REQUIRED WORK: Up to and including the line bearing "con la riqueza", output every line of the entries exactly as written, starting from the first; pictures stay out.

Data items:
^^^^^^^^^^^^^^^^
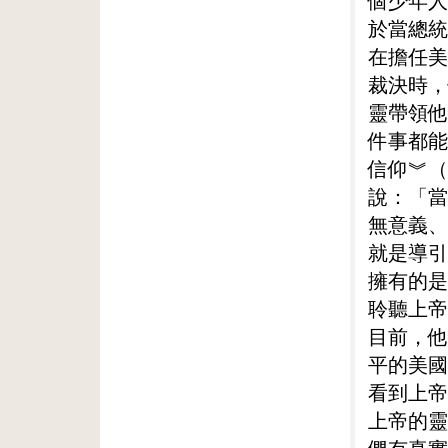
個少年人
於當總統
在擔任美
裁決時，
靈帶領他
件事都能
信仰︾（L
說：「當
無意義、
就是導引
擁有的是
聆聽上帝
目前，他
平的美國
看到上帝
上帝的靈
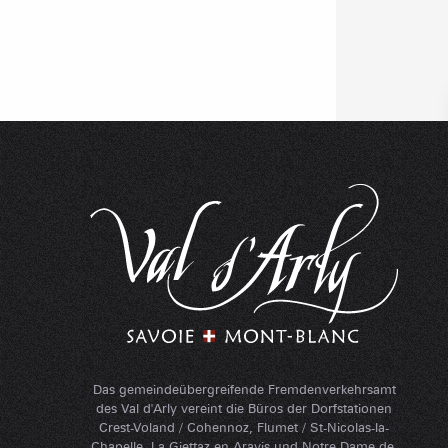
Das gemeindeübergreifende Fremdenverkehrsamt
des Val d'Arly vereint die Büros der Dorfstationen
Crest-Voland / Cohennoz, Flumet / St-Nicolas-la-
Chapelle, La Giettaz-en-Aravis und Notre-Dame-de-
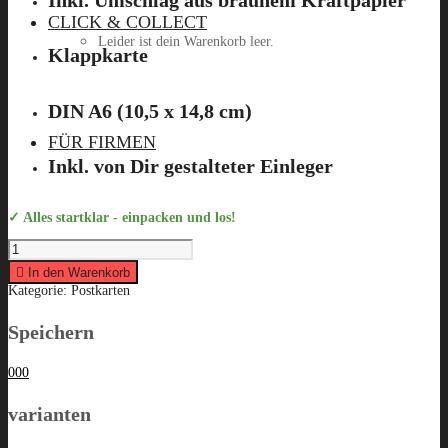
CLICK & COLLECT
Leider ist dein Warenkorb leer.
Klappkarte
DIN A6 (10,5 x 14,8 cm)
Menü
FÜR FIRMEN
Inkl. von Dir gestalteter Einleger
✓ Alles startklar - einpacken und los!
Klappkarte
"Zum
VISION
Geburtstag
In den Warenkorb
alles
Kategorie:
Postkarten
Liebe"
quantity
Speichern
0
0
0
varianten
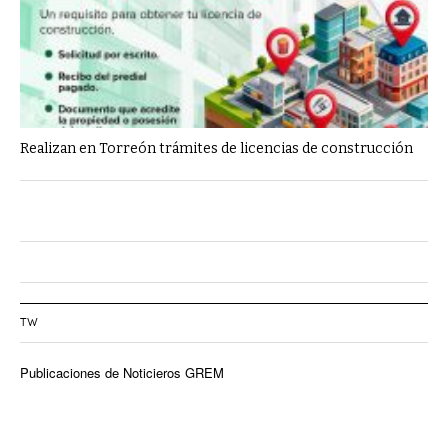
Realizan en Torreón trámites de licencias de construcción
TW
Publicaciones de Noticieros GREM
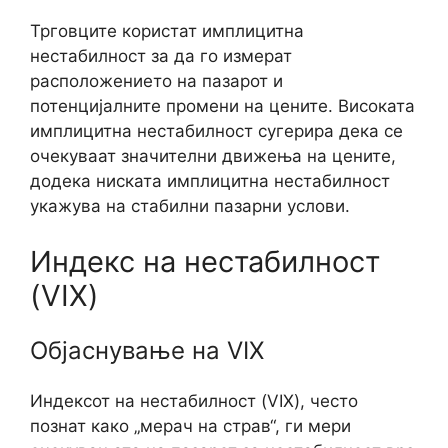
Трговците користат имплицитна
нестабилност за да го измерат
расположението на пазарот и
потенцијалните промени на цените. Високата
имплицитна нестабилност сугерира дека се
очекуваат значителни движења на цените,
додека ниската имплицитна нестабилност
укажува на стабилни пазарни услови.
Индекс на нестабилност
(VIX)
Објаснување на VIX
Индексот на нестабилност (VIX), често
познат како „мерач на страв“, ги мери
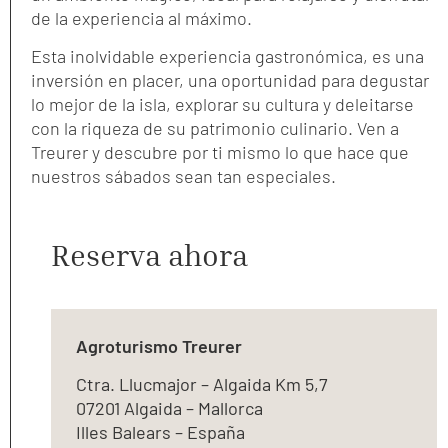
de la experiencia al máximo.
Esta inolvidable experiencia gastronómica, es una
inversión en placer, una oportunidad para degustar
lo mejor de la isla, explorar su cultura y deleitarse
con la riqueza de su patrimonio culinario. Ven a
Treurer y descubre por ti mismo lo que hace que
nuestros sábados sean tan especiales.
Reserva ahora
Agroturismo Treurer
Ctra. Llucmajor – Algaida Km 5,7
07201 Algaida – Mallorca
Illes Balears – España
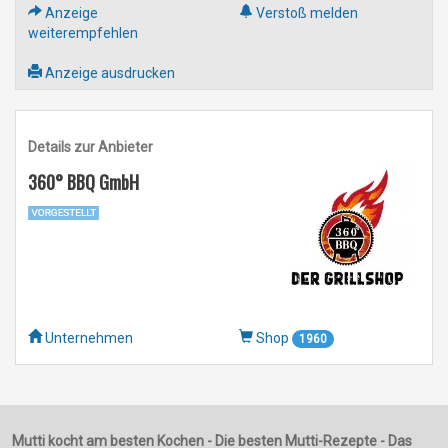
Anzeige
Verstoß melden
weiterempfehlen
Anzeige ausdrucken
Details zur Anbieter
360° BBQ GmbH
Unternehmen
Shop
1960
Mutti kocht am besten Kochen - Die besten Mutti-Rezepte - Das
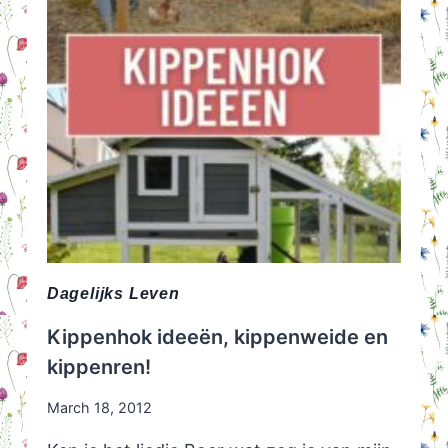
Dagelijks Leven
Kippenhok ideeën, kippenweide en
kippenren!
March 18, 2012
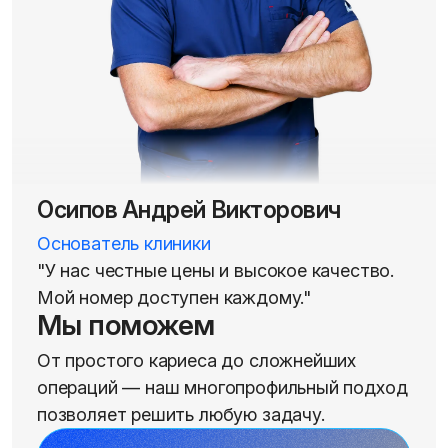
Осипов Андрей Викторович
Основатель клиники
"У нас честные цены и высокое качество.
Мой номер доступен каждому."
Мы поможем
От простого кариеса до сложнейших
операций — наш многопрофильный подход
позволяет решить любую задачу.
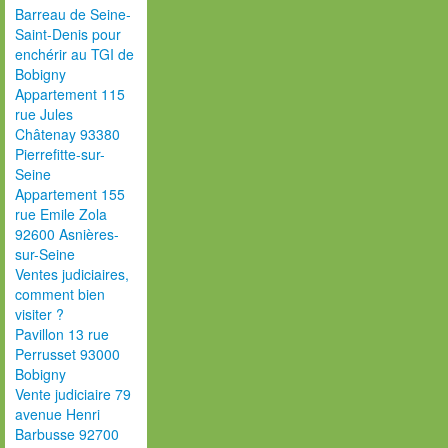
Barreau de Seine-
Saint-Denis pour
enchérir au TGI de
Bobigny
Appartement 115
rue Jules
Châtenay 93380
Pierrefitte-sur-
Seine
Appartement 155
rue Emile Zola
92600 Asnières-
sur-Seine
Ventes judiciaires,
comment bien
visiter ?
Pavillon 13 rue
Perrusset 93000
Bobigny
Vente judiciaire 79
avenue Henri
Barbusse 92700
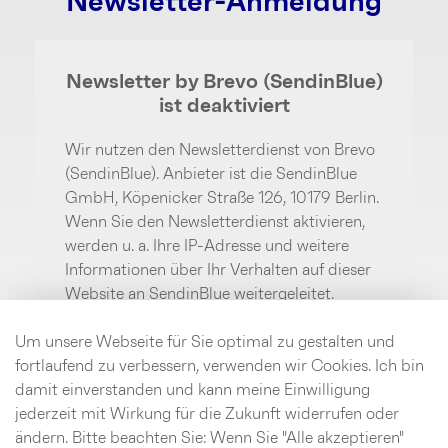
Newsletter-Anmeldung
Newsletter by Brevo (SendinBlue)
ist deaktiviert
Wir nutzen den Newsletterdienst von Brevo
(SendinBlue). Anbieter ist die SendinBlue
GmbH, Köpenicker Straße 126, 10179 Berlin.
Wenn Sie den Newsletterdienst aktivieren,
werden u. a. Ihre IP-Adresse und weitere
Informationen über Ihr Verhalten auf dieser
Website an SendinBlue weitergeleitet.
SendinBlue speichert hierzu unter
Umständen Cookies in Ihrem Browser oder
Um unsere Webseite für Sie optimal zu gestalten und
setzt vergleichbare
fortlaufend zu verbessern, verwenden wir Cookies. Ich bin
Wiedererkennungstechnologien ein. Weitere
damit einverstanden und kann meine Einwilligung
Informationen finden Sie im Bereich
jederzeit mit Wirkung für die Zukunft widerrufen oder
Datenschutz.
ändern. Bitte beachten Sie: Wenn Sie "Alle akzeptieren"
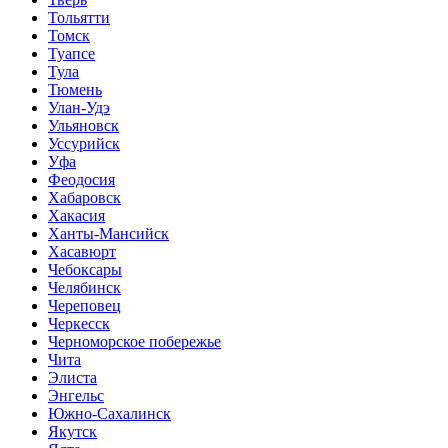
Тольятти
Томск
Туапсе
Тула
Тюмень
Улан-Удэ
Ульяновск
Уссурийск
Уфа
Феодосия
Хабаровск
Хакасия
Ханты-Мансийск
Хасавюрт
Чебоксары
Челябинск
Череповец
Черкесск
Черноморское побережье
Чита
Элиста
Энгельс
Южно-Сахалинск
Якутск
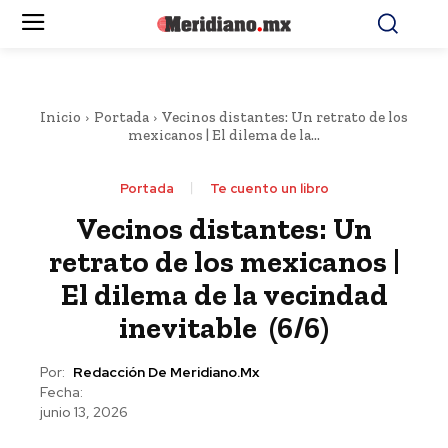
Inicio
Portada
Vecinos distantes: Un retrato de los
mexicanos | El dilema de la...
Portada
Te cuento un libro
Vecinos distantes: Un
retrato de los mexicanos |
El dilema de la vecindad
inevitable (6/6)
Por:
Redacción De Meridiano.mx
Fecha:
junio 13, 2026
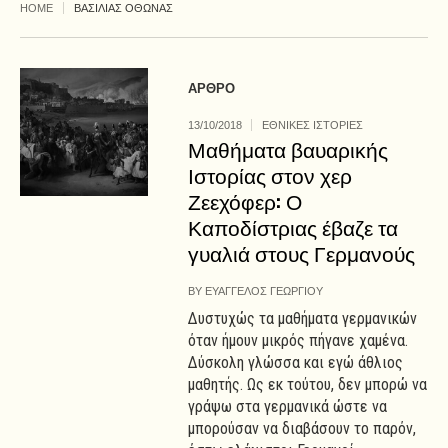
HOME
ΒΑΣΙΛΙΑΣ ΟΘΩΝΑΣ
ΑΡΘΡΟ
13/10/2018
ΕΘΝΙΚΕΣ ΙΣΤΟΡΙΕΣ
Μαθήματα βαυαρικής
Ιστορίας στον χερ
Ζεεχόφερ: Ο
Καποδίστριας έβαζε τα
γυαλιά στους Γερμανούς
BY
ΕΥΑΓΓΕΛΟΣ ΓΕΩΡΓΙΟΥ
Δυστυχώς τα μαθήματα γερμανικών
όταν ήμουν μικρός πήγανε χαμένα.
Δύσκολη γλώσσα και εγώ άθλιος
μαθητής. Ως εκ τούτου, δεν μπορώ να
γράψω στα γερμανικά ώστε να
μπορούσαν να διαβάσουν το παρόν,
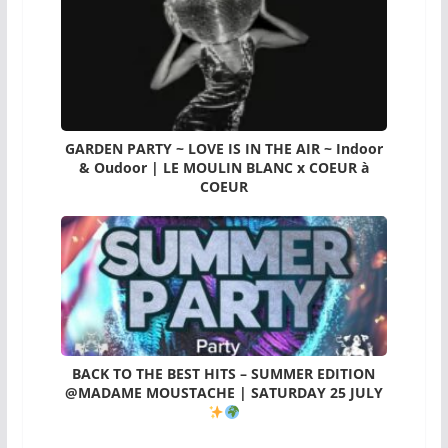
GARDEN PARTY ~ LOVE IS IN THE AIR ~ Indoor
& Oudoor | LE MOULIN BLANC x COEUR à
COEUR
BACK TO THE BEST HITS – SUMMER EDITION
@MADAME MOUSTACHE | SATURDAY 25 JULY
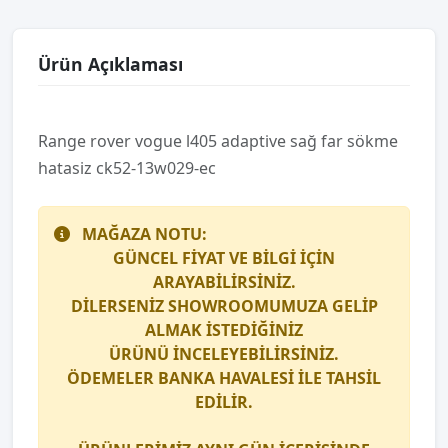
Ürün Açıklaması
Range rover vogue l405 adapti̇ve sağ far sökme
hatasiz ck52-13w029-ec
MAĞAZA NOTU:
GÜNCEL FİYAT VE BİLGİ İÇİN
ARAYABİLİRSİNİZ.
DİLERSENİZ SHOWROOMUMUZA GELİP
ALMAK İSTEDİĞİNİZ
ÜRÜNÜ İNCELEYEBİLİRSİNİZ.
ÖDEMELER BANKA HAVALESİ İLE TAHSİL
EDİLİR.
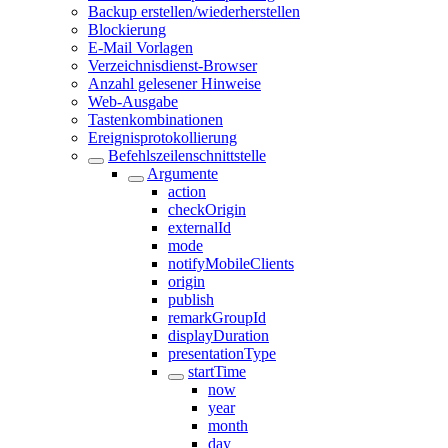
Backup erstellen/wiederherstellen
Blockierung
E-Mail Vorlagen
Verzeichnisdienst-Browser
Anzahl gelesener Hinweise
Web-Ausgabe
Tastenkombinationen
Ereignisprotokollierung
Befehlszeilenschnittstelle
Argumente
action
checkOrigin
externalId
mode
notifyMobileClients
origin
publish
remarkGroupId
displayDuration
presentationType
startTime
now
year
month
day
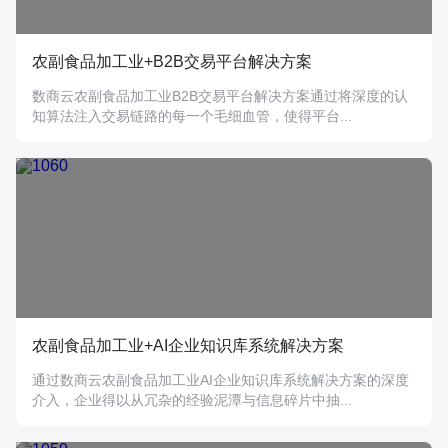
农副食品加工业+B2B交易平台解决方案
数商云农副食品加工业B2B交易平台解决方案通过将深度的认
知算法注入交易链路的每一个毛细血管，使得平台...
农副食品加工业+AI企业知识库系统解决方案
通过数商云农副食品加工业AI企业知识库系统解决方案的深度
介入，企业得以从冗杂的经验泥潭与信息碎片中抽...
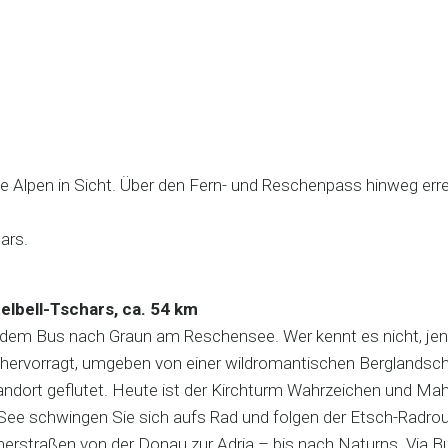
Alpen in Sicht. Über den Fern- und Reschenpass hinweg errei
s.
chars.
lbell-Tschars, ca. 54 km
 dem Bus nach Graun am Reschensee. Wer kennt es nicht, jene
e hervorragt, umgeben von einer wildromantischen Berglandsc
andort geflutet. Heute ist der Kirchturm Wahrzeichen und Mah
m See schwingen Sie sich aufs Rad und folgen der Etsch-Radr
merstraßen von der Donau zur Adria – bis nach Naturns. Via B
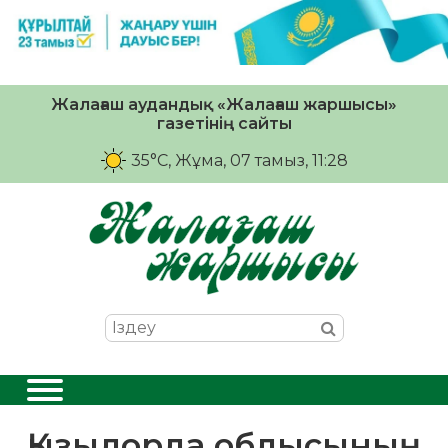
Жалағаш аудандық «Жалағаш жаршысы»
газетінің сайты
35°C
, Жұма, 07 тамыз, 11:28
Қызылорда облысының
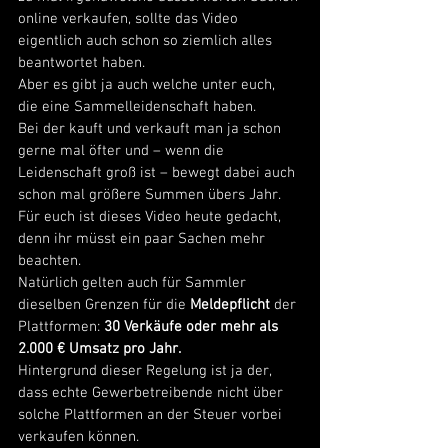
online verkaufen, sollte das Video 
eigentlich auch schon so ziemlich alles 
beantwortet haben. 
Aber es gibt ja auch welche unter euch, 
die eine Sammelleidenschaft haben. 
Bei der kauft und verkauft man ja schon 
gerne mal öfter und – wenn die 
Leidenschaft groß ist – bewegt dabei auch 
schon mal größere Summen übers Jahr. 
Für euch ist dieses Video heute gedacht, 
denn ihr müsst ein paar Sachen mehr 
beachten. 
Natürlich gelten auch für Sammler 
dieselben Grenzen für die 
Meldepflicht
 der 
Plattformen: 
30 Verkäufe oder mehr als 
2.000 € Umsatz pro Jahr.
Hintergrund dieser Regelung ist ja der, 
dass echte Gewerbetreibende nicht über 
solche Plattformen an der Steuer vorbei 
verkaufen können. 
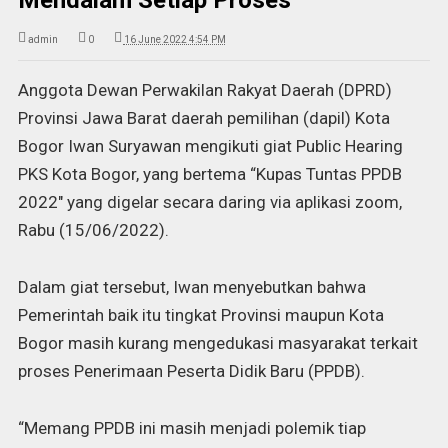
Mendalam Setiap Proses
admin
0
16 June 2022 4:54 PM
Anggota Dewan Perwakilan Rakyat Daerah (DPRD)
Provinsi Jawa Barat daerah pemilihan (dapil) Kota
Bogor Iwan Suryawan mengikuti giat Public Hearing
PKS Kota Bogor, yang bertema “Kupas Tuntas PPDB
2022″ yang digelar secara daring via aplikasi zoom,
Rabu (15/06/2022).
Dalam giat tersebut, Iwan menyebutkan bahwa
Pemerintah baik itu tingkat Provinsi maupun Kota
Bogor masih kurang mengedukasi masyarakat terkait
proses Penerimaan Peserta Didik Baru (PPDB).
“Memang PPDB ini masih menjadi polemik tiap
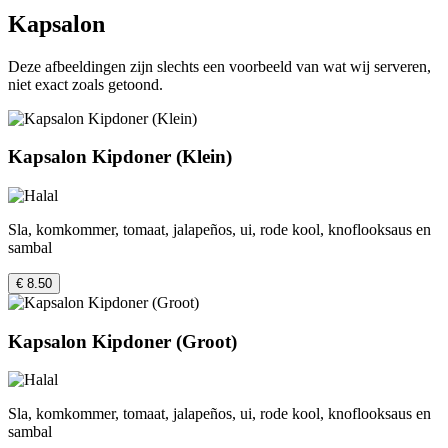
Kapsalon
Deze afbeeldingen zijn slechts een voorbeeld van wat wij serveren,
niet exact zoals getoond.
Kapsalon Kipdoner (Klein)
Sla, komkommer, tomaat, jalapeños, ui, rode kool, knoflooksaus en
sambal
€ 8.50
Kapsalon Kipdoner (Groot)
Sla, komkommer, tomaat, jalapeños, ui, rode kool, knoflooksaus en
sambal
^^^^^^^^^^^^^^^^
SOLUTION FOR THIS EXERCISE:
個少年人
於當總統
在擔任美
裁決時，
靈帶領他
件事都能
信仰︾（L
說：「當
無意義、
就是導引
擁有的是
聆聽上帝
目前，他
平的美國
看到上帝
上帝的靈
Das gemeindeübergreifende Fremdenverkehrsamt
des Val d'Arly vereint die Büros der Dorfstationen
Crest-Voland / Cohennoz, Flumet / St-Nicolas-la-
Chapelle, La Giettaz-en-Aravis und Notre-Dame-de-
CLICK & COLLECT
Leider ist dein Warenkorb leer.
Klappkarte
DIN A6 (10,5 x 14,8 cm)
Menü
FÜR FIRMEN
Inkl. von Dir gestalteter Einleger
✓ Alles startklar - einpacken und los!
Klappkarte
"Zum
VISION
Geburtstag
In den Warenkorb
alles
Kategorie:
Postkarten
Liebe"
quantity
Speichern
0
0
0
varianten
Realizan en Torreón trámites de licencias de construcción
TW
Publicaciones de Noticieros GREM
Трговците користат имплицитна
нестабилност за да го измерат
расположението на пазарот и
потенцијалните промени на цените. Високата
имплицитна нестабилност сугерира дека се
очекуваат значителни движења на цените,
додека ниската имплицитна нестабилност
укажува на стабилни пазарни услови.
Индекс на нестабилност
(VIX)
Објаснување на VIX
Индексот на нестабилност (VIX), често
познат како „мерач на страв“, ги мери
de la experiencia al máximo.
Esta inolvidable experiencia gastronómica, es una
inversión en placer, una oportunidad para degustar
lo mejor de la isla, explorar su cultura y deleitarse
con la riqueza de su patrimonio culinario. Ven a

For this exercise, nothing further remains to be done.